Task data

□ □ □ □ □

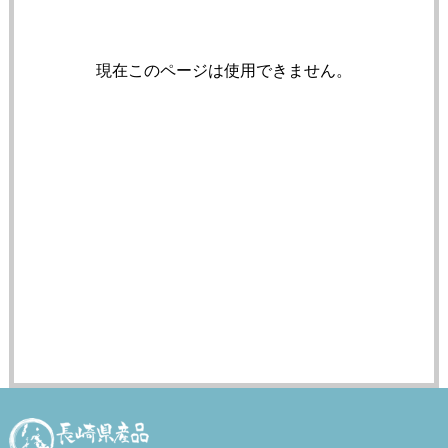
現在このページは使用できません。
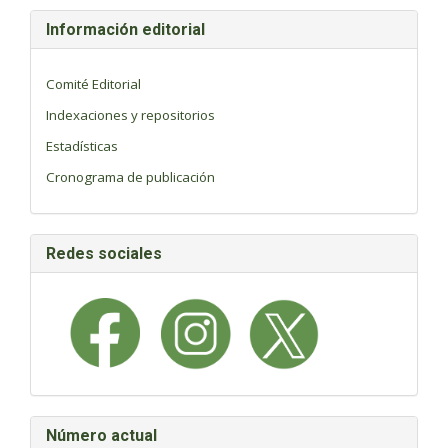
Información editorial
Comité Editorial
Indexaciones y repositorios
Estadísticas
Cronograma de publicación
Redes sociales
Número actual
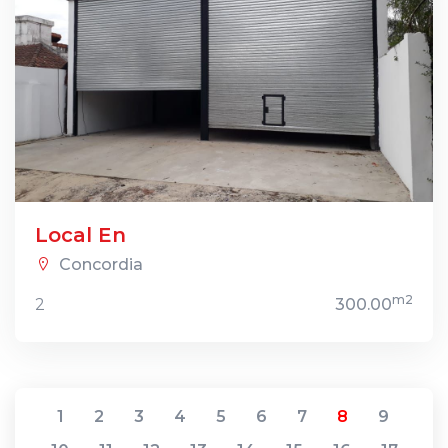
Local En
Concordia
m2
2
300.00
1
2
3
4
5
6
7
8
9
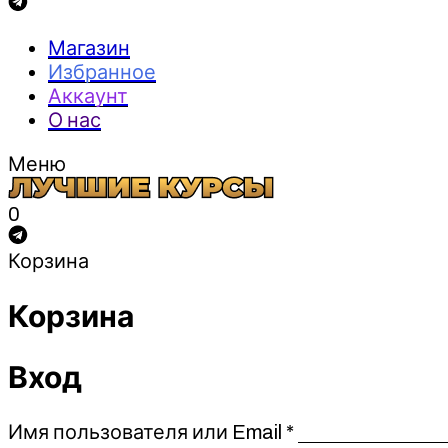
Магазин
Избранное
Аккаунт
О нас
Меню
0
Корзина
Корзина
Вход
Обязательно
Имя пользователя или Email
*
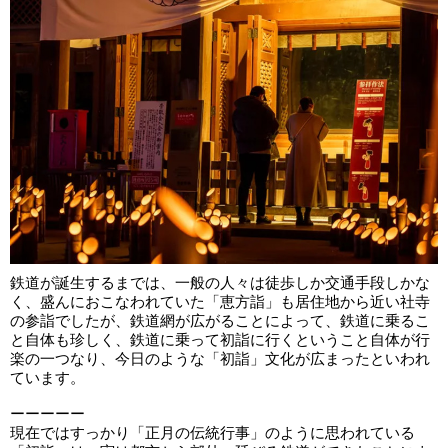
鉄道が誕生するまでは、一般の人々は徒歩しか交通手段しかな
く、盛んにおこなわれていた「恵方詣」も居住地から近い社寺
の参詣でしたが、鉄道網が広がることによって、鉄道に乗るこ
と自体も珍しく、鉄道に乗って初詣に行くということ自体が行
楽の一つなり、今日のような「初詣」文化が広まったといわれ
ています。
ーーーーー
現在ではすっかり「正月の伝統行事」のように思われている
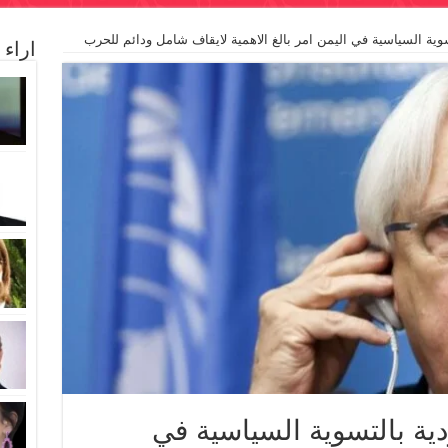
سوية السياسية في اليمن امر بالغ الاهمية لايقاف شامل ودائم للحرب
اراء
دية بالتسوية السياسية في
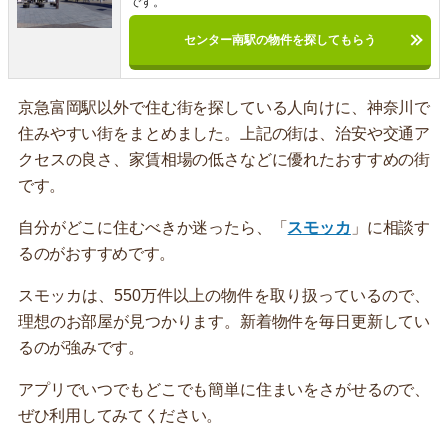
です。
センター南駅の物件を探してもらう
京急富岡駅以外で住む街を探している人向けに、神奈川で
住みやすい街をまとめました。上記の街は、治安や交通ア
クセスの良さ、家賃相場の低さなどに優れたおすすめの街
です。
自分がどこに住むべきか迷ったら、「
スモッカ
」に相談す
るのがおすすめです。
スモッカは、550万件以上の物件を取り扱っているので、
理想のお部屋が見つかります。新着物件を毎日更新してい
るのが強みです。
アプリでいつでもどこでも簡単に住まいをさがせるので、
ぜひ利用してみてください。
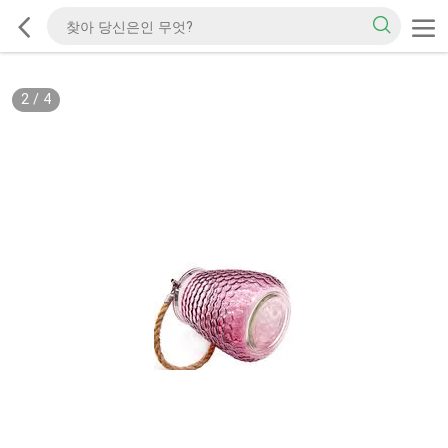
2
/
4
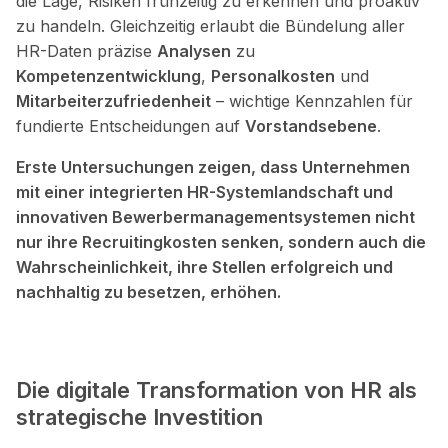
die Lage, Risiken frühzeitig zu erkennen und proaktiv
zu handeln. Gleichzeitig erlaubt die Bündelung aller
HR-Daten präzise
Analysen
zu
Kompetenzentwicklung
,
Personalkosten
und
Mitarbeiterzufriedenheit
– wichtige Kennzahlen für
fundierte Entscheidungen auf
Vorstandsebene
.
Erste Untersuchungen zeigen, dass Unternehmen
mit einer integrierten HR-Systemlandschaft und
innovativen Bewerbermanagementsystemen nicht
nur ihre Recruitingkosten senken, sondern auch die
Wahrscheinlichkeit, ihre Stellen erfolgreich und
nachhaltig zu besetzen, erhöhen.
Die digitale Transformation von HR als
strategische Investition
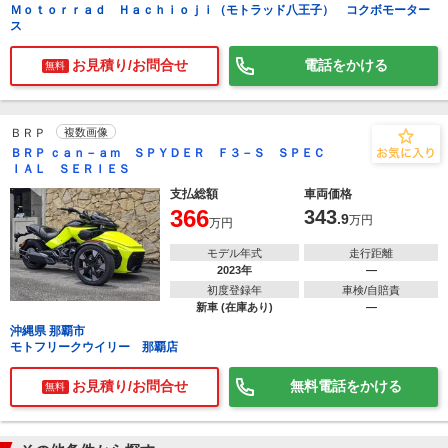
Ｍｏｔｏｒｒａｄ Ｈａｃｈｉｏｊｉ（モトラッド八王子） コクボモーター
ス
お見積り/お問合せ
電話をかける
無料
ＢＲＰ
複数画像
ＢＲＰ ｃａｎ－ａｍ ＳＰＹＤＥＲ Ｆ３－Ｓ ＳＰＥＣ
ＩＡＬ ＳＥＲＩＥＳ
支払総額
車両価格
366
343
.9
万円
万円
モデル年式
走行距離
2023年
―
初度登録年
車検/自賠責
新車 (在庫あり)
―
沖縄県 那覇市
モトフリークウイリー 那覇店
お見積り/お問合せ
無料電話をかける
無料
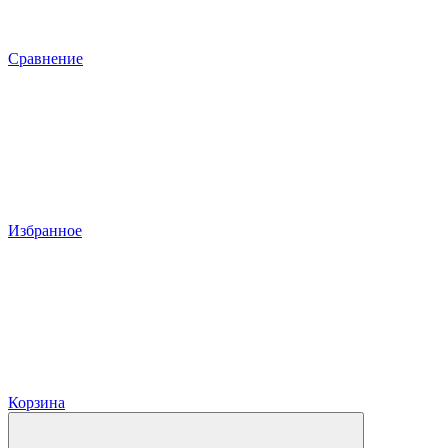
Сравнение
Избранное
Корзина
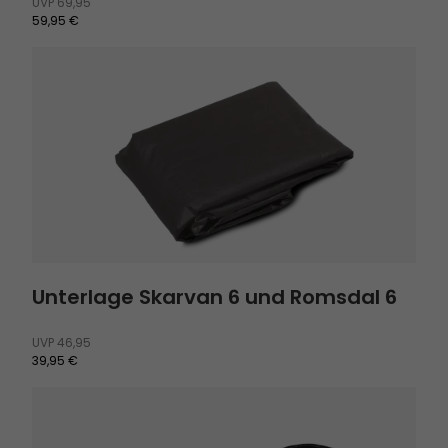
UVP
69,95
59,95 €
Unterlage Skarvan 6 und Romsdal 6
Unterlage Skarvan 6 und Romsdal 6
UVP
46,95
39,95 €
Twinflower Zeltleuchte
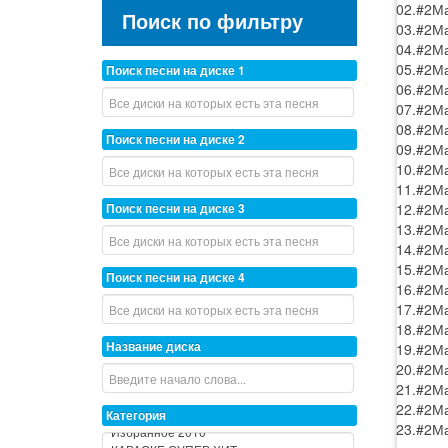
02.#2Ма
Поиск по фильтру
03.#2Ма
04.#2Ма
05.#2М
Поиск песни на диске 1
06.#2М
07.#2М
08.#2Ма
Поиск песни на диске 2
09.#2Ма
10.#2Ма
11.#2Ма
12.#2Ма
Поиск песни на диске 3
13.#2М
14.#2М
15.#2Ма
Поиск песни на диске 4
16.#2М
17.#2Ма
18.#2М
Название диска
19.#2М
20.#2М
21.#2Ма
22.#2Ма
Категория
23.#2Ма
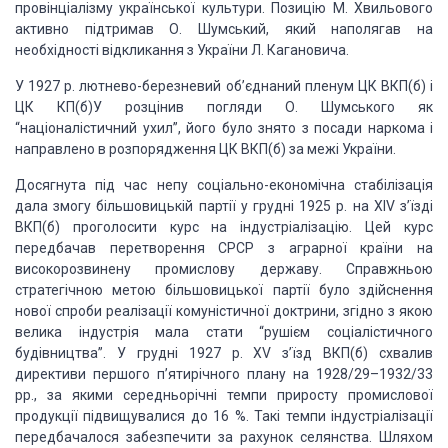
провінціалізму української
культури. Позицію М. Хвильового
активно підтримав О. Шумський, який наполягав на
необхідності відкликання з України Л. Кагановича.
У 1927 р. лютнево-березневий
об’єднаний пленум ЦК ВКП(б) і
ЦК КП(б)У розцінив погляди О. Шумського як
“націоналістичний
ухил”, його було знято з посади наркома і
направлено в розпорядження ЦК ВКП(б) за
межі України.
Досягнута під
час непу соціально-економічна стабілізація
дала змогу більшовицькій партії у грудні
1925 р. на XІV з’їзді
ВКП(б) проголосити курс на індустріалізацію. Цей курс
передбачав
перетворення СРСР з аграрної країни на
високорозвинену промислову державу. Справжньою
стратегічною метою більшовицької партії було здійснення
нової спроби реалізації
комуністичної доктрини, згідно з якою
велика індустрія мала стати “рушієм соціалістичного
будівництва”. У грудні 1927 р. XV з’їзд ВКП(б) схвалив
директиви першого п’ятирічного
плану на 1928/29–1932/33
рр., за якими середньорічні темпи приросту промислової
продукції підвищувалися до 16 %. Такі темпи індустріалізації
передбачалося забезпечити
за рахунок селянства. Шляхом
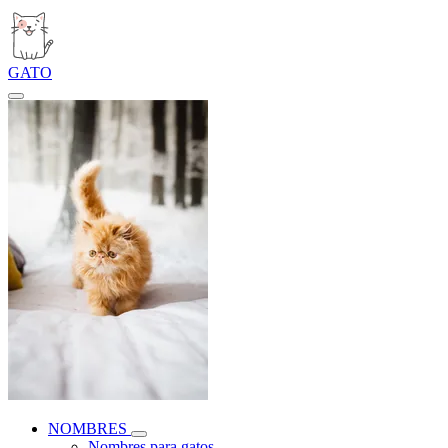
GATO
NOMBRES
Nombres para gatos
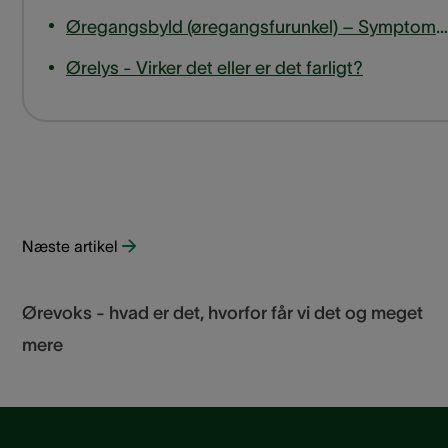
Øregangsbyld (øregangsfurunkel) – Symptomer, årsager og behandling
Ørelys - Virker det eller er det farligt?
Næste artikel
Ørevoks - hvad er det, hvorfor får vi det og meget
mere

□ □ □ □ □

Exercise goal
Restate the data above word for word. Skip every picture.

Answer box
現在このページは使用できません。
Información editorial
Comité Editorial
Indexaciones y repositorios
Estadísticas
Cronograma de publicación
Redes sociales
Número actual
Local En
Concordia
m2
2
300.00
1
2
3
4
5
6
7
8
9
Магазин
Избранное
Аккаунт
О нас
Меню
0
Корзина
Корзина
Вход
Обязательно
Имя пользователя или Email
*
鉄道が誕生するまでは、一般の人々は徒歩しか交通手段しかな
く、盛んにおこなわれていた「恵方詣」も居住地から近い社寺
の参詣でしたが、鉄道網が広がることによって、鉄道に乗るこ
と自体も珍しく、鉄道に乗って初詣に行くということ自体が行
楽の一つなり、今日のような「初詣」文化が広まったといわれ
ています。
ーーーーー
現在ではすっかり「正月の伝統行事」のように思われている
سوية السياسية في اليمن امر بالغ الاهمية لايقاف شامل ودائم للحرب
اراء
دية بالتسوية السياسية في
です。
センター南駅の物件を探してもらう
京急富岡駅以外で住む街を探している人向けに、神奈川で
住みやすい街をまとめました。上記の街は、治安や交通ア
クセスの良さ、家賃相場の低さなどに優れたおすすめの街
です。
自分がどこに住むべきか迷ったら、「
スモッカ
」に相談す
るのがおすすめです。
スモッカは、550万件以上の物件を取り扱っているので、
理想のお部屋が見つかります。新着物件を毎日更新してい
るのが強みです。
アプリでいつでもどこでも簡単に住まいをさがせるので、
ぜひ利用してみてください。
2
/
4
die Lage, Risiken frühzeitig zu erkennen und proaktiv
zu handeln. Gleichzeitig erlaubt die Bündelung aller
HR-Daten präzise
Analysen
zu
Kompetenzentwicklung
,
Personalkosten
und
Mitarbeiterzufriedenheit
– wichtige Kennzahlen für
fundierte Entscheidungen auf
Vorstandsebene
.
Erste Untersuchungen zeigen, dass Unternehmen
mit einer integrierten HR-Systemlandschaft und
innovativen Bewerbermanagementsystemen nicht
nur ihre Recruitingkosten senken, sondern auch die
Wahrscheinlichkeit, ihre Stellen erfolgreich und
nachhaltig zu besetzen, erhöhen.
Die digitale Transformation von HR als
strategische Investition
Ｍｏｔｏｒｒａｄ Ｈａｃｈｉｏｊｉ（モトラッド八王子） コクボモーター
ス
お見積り/お問合せ
電話をかける
無料
ＢＲＰ
複数画像
ＢＲＰ ｃａｎ－ａｍ ＳＰＹＤＥＲ Ｆ３－Ｓ ＳＰＥＣ
ＩＡＬ ＳＥＲＩＥＳ
支払総額
車両価格
366
343
.9
万円
万円
モデル年式
走行距離
2023年
―
初度登録年
車検/自賠責
新車 (在庫あり)
―
沖縄県 那覇市
モトフリークウイリー 那覇店
お見積り/お問合せ
無料電話をかける
無料
Сравнение
Избранное
Корзина
UVP
69,95
59,95 €
Unterlage Skarvan 6 und Romsdal 6
Unterlage Skarvan 6 und Romsdal 6
UVP
46,95
39,95 €
Twinflower Zeltleuchte
02.#2Ма
Поиск по фильтру
03.#2Ма
04.#2Ма
05.#2М
Поиск песни на диске 1
06.#2М
07.#2М
08.#2Ма
Поиск песни на диске 2
09.#2Ма
10.#2Ма
11.#2Ма
12.#2Ма
Поиск песни на диске 3
13.#2М
14.#2М
15.#2Ма
Поиск песни на диске 4
16.#2М
17.#2Ма
18.#2М
Название диска
19.#2М
20.#2М
21.#2Ма
22.#2Ма
Категория
23.#2Ма
провінціалізму української
культури. Позицію М. Хвильового
активно підтримав О. Шумський, який наполягав на
необхідності відкликання з України Л. Кагановича.
У 1927 р. лютнево-березневий
об’єднаний пленум ЦК ВКП(б) і
ЦК КП(б)У розцінив погляди О. Шумського як
“націоналістичний
ухил”, його було знято з посади наркома і
направлено в розпорядження ЦК ВКП(б) за
межі України.
Досягнута під
час непу соціально-економічна стабілізація
дала змогу більшовицькій партії у грудні
1925 р. на XІV з’їзді
ВКП(б) проголосити курс на індустріалізацію. Цей курс
передбачав
перетворення СРСР з аграрної країни на
високорозвинену промислову державу. Справжньою
стратегічною метою більшовицької партії було здійснення
нової спроби реалізації
комуністичної доктрини, згідно з якою
велика індустрія мала стати “рушієм соціалістичного
будівництва”. У грудні 1927 р. XV з’їзд ВКП(б) схвалив
директиви першого п’ятирічного
плану на 1928/29–1932/33
рр., за якими середньорічні темпи приросту промислової
продукції підвищувалися до 16 %. Такі темпи індустріалізації
передбачалося забезпечити
за рахунок селянства. Шляхом
GATO
NOMBRES
Nombres para gatos
Øregangsbyld (øregangsfurunkel) – Symptomer, årsager og behandling
Ørelys - Virker det eller er det farligt?
Næste artikel
Ørevoks - hvad er det, hvorfor får vi det og meget
mere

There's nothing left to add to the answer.